Um exemplo dessa realidade é Leonardo, um maquiador profissional de 29 anos que expressa gratidão por ter nascido em Cabo Verde. Ele reconhece a sorte de viver em um lugar onde sua orientação sexual não é um impedimento, diferentemente de muitos outros países africanos. Conforme aponta o índice Equaldex, Cabo Verde é atualmente o país mais acolhedor da África para a comunidade LGBTQIA+, superando a África do Sul.
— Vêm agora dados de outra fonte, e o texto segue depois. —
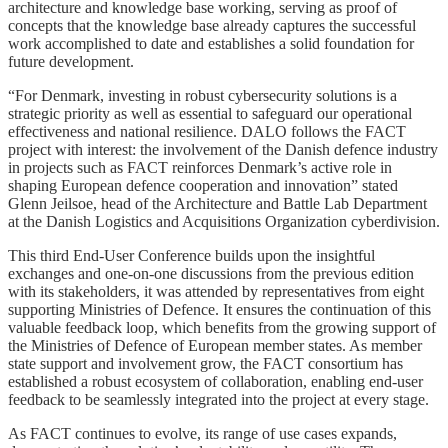
architecture and knowledge base working, serving as proof of
concepts that the knowledge base already captures the successful
work accomplished to date and establishes a solid foundation for
future development.
“For Denmark, investing in robust cybersecurity solutions is a
strategic priority as well as essential to safeguard our operational
effectiveness and national resilience. DALO follows the FACT
project with interest: the involvement of the Danish defence industry
in projects such as FACT reinforces Denmark’s active role in
shaping European defence cooperation and innovation” stated
Glenn Jeilsoe, head of the Architecture and Battle Lab Department
at the Danish Logistics and Acquisitions Organization cyberdivision.
This third End-User Conference builds upon the insightful
exchanges and one-on-one discussions from the previous edition
with its stakeholders, it was attended by representatives from eight
supporting Ministries of Defence. It ensures the continuation of this
valuable feedback loop, which benefits from the growing support of
the Ministries of Defence of European member states. As member
state support and involvement grow, the FACT consortium has
established a robust ecosystem of collaboration, enabling end-user
feedback to be seamlessly integrated into the project at every stage.
As FACT continues to evolve, its range of use cases expands,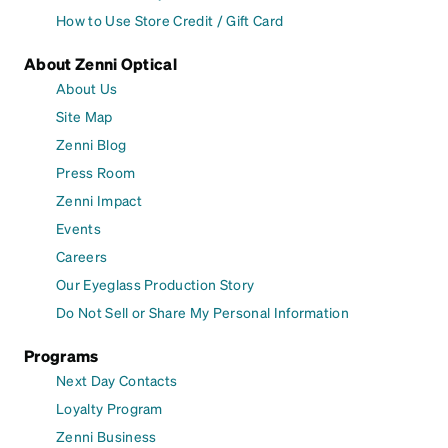
How to Use Store Credit / Gift Card
About Zenni Optical
About Us
Site Map
Zenni Blog
Press Room
Zenni Impact
Events
Careers
Our Eyeglass Production Story
Do Not Sell or Share My Personal Information
Programs
Next Day Contacts
Loyalty Program
Zenni Business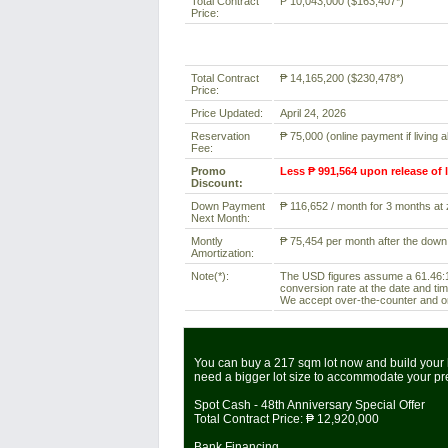
Total Contract
₱ 10,043,000 ($163,407*)
Price:
Total Contract
₱ 14,165,200 ($230,478*)
Price:
Price Updated:
April 24, 2026
Reservation
₱ 75,000 (online payment if living 
Fee:
Promo
Less ₱ 991,564 upon release of 
Discount:
Down Payment
₱ 116,652 / month for 3 months at z
Next Month:
Montly
₱ 75,454 per month after the down
Amortization:
Note(*):
The USD figures assume a 61.46:1 
conversion rate at the date and tim
We accept over-the-counter and onl
You can buy a 217 sqm lot now and build your 
need a bigger lot size to accommodate your p
Spot Cash - 48th Anniversary Special Offer
Total Contract Price:
₱ 12,920,000
Bank Financing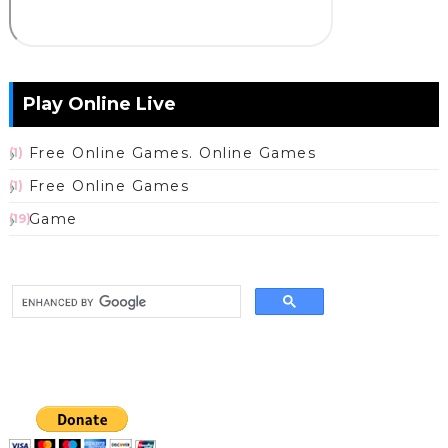
Play Online Live
Free Online Games. Online Games
(1)
Free Online Games
(1)
Game
(19)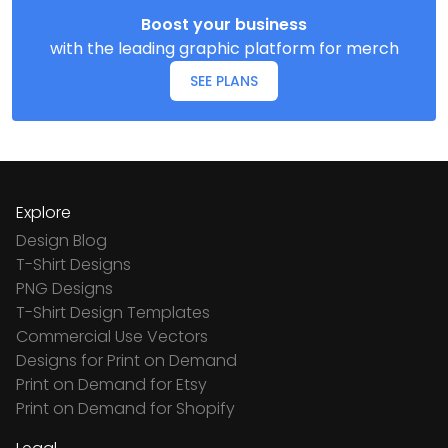
Boost your business
with the leading graphic platform for merch
SEE PLANS
Explore
Design Blog
T-Shirt Designs
PNG Designs
T-Shirt Design Templates
Commercial Use Vectors
Designs for Print on Demand
Print on Demand for Etsy
Print on Demand for Shopify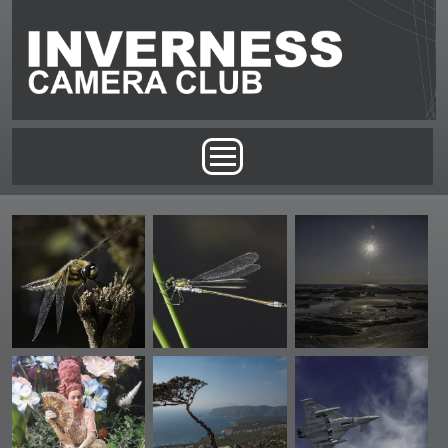
Skip to main content
Main menu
Um Contraste Alarmante na África
A situação em Cabo Verde contrasta fortemente com a de países como o Senegal, que em março aprovou uma lei dobrando as penas para relações homossexuais para até dez anos de prisão. Essa medida reflete uma tendência de endurecimento em mais de 30 países africanos, onde a homossexualidade pode levar a severas sentenças de prisão.
Mindelo: Um Centro de Expressão e Comunidade
Na ilha de São Vicente, especialmente na cidade de Mindelo, reside a maior comunidade LGBTQIA+ do país. É nesse cenário que artistas como Leonardo encontram espaço para expressar sua identidade e talento. A cidade também é palco de iniciativas culturais que abordam as realidades da comunidade.
Um exemplo marcante foi a apresentação de uma peça teatral em Mindelo, que retratou as dificuldades e a violência enfrentadas por travestis. A peça, encenada por Walter Pires, Alessandro e Stephan, tocou em temas como rejeição familiar e discriminação em bairros como Fonte Filipe, conhecido por abrigar muitos membros da comunidade LGBTQIA+.
Conscientização e Progresso Geracional
Walter Pires, professor de educação física e ator abertamente gay, destaca que o atual clima de aceitação em Cabo Verde, que ele descreve como um “quase paraíso”, é fruto de um longo trabalho de conscientização. Ele observa que as novas gerações são visivelmente mais abertas e respeitosas.
No entanto, Pires também relembra os tempos difíceis, quando abusos e expulsões de casa ou perda de emprego eram comuns. A experiência de Sindji Cawinny, uma mulher transgênero de 29 anos, ilustra essa transição. Após sofrer preconceito no ambiente de trabalho, ela hoje atua de forma autônoma, organizando eventos e ministrando aulas para concursos de beleza, demonstrando resiliência e adaptação.
Um Marco de Direitos e Inclusão
As leis de Cabo Verde, que legalizaram a homossexualidade em 2004 e proibiram a discriminação no emprego em 2008, são pilares fundamentais para essa realidade. O arquipélago se posiciona, assim, como um farol de esperança e um exemplo de como a inclusão e o respeito aos direitos humanos podem prevalecer, mesmo em regiões com fortes desafios sociais e culturais.